=== Problem requirements ===
After locating the line that contains "宜、大眾化的三輪車和機車；而截至 2022 年為" in the data below, set down exactly that line and each one after it through the line that contains "年仍將持續處於人口增長狀態，聯合國預估，要到", and nothing more.
------------
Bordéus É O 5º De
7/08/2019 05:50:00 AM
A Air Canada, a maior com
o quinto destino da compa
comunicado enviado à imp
------------
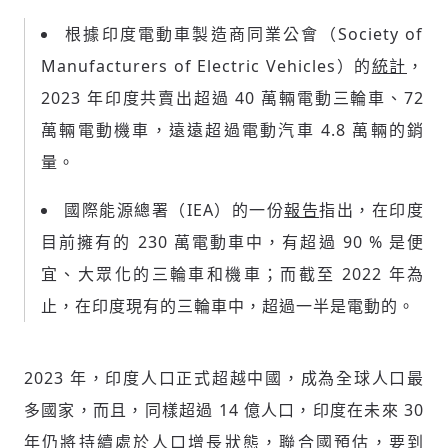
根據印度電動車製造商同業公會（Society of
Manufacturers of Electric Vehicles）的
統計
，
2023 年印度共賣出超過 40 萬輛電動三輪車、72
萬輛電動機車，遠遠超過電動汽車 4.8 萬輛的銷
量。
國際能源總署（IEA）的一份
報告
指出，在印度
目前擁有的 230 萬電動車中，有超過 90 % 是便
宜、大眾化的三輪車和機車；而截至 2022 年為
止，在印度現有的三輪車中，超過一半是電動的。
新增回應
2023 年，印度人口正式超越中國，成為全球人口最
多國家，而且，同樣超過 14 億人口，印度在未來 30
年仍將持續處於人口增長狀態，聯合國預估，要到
------------
=== Exercise output ===
宜、大眾化的三輪車和機車；而截至 2022 年為
止，在印度現有的三輪車中，超過一半是電動的。
新增回應
2023 年，印度人口正式超越中國，成為全球人口最
多國家，而且，同樣超過 14 億人口，印度在未來 30
年仍將持續處於人口增長狀態，聯合國預估，要到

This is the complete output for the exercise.